Background: Most pediatric liver transplantation (LT) centers administer long courses of prophylaxis against cytomegalovirus (CMV) without evidence of benefit and with significant drug exposure and costs. We aimed at evaluating overall outcomes, direct and putative indirect effects of CMV, possible impact of viremia and risk factors for CMV infection in pediatric LT recipients managed with ganciclovir-based preemptive therapy (PET).
Methods: The records of all the children who underwent LT between 2008 and 2014 were retrospectively analyzed.

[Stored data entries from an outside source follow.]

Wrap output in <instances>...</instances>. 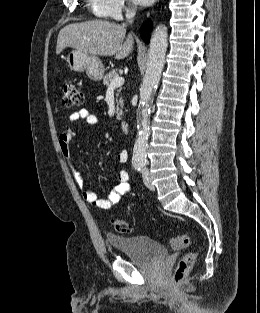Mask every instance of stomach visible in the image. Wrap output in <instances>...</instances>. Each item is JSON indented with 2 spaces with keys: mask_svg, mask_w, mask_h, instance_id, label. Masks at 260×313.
<instances>
[{
  "mask_svg": "<svg viewBox=\"0 0 260 313\" xmlns=\"http://www.w3.org/2000/svg\"><path fill=\"white\" fill-rule=\"evenodd\" d=\"M66 61L71 70L86 71L87 76L94 81H100L104 76L105 68L96 55L73 50L68 54Z\"/></svg>",
  "mask_w": 260,
  "mask_h": 313,
  "instance_id": "1",
  "label": "stomach"
}]
</instances>
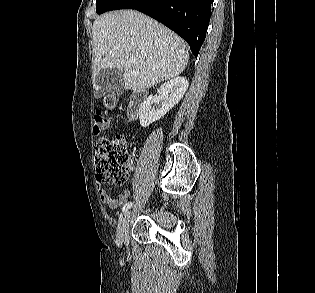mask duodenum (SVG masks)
Returning a JSON list of instances; mask_svg holds the SVG:
<instances>
[{"mask_svg": "<svg viewBox=\"0 0 315 293\" xmlns=\"http://www.w3.org/2000/svg\"><path fill=\"white\" fill-rule=\"evenodd\" d=\"M146 96L145 90H136L131 94L127 107V116L130 120H134L139 116Z\"/></svg>", "mask_w": 315, "mask_h": 293, "instance_id": "1", "label": "duodenum"}]
</instances>
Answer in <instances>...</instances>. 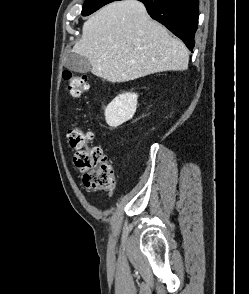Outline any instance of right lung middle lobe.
<instances>
[{
  "instance_id": "dd1d6c3e",
  "label": "right lung middle lobe",
  "mask_w": 249,
  "mask_h": 294,
  "mask_svg": "<svg viewBox=\"0 0 249 294\" xmlns=\"http://www.w3.org/2000/svg\"><path fill=\"white\" fill-rule=\"evenodd\" d=\"M113 1H116V0H86L83 5L81 14L83 16H88L92 14L93 12H95L96 10H98L99 8H101L102 6Z\"/></svg>"
}]
</instances>
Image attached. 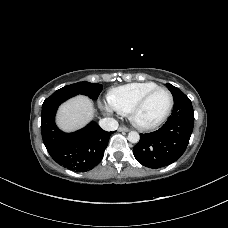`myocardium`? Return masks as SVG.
I'll use <instances>...</instances> for the list:
<instances>
[{
  "instance_id": "1",
  "label": "myocardium",
  "mask_w": 228,
  "mask_h": 228,
  "mask_svg": "<svg viewBox=\"0 0 228 228\" xmlns=\"http://www.w3.org/2000/svg\"><path fill=\"white\" fill-rule=\"evenodd\" d=\"M158 91H165L169 96V105H168L166 112L158 121H156L152 124H141L137 120L138 112L145 105V103L148 101V99ZM173 106H174V98H173L172 93L167 88L159 86V87H156V88L150 90L149 92H147L142 98H140L135 103V105L132 107V109L129 112L130 120L133 123V125L140 130H143V131L154 130V129L158 128L159 126H161L168 119V117L170 116V114L172 112Z\"/></svg>"
}]
</instances>
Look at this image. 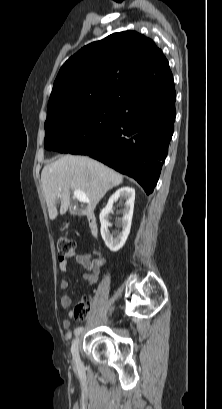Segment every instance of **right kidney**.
I'll list each match as a JSON object with an SVG mask.
<instances>
[{"label": "right kidney", "mask_w": 222, "mask_h": 409, "mask_svg": "<svg viewBox=\"0 0 222 409\" xmlns=\"http://www.w3.org/2000/svg\"><path fill=\"white\" fill-rule=\"evenodd\" d=\"M119 199L125 201L124 208L121 210L122 218L118 222V226L122 228V231L110 233L108 229L109 215L113 212V204ZM134 200L135 190L131 187H122L111 195L106 207L100 213L101 236L105 245L113 252L120 250L128 238L132 223Z\"/></svg>", "instance_id": "1"}]
</instances>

Results: One hundred children were included. Three children had CMV disease; no CMV-related death or graft loss was recorded. The only identified risk factor for CMV infection was the donor/recipient serostatus (odds ratio, 17.23; 95% confidence interval, 1.88-157.87; P = 0.012), while viremia per se did not worsen LT outcomes, such as the incidence of acute rejection, Epstein-Barr virus infection, sepsis, biliary and vascular complications, nor graft dysfunction/loss or death at 3 and 5 years after LT. When compared with a historical cohort of children receiving ganciclovir prophylaxis, PET did not differ from prophylaxis for any of the selected outcomes, but was rather associated with lower antiviral drug exposure (6.4 ± 13 days vs 38.6 ± 14 days, P < 0.0001) and cost per patient (2.2 ± 3.9 k€ vs 6.6 ± 8.2 k€, P = 0.001).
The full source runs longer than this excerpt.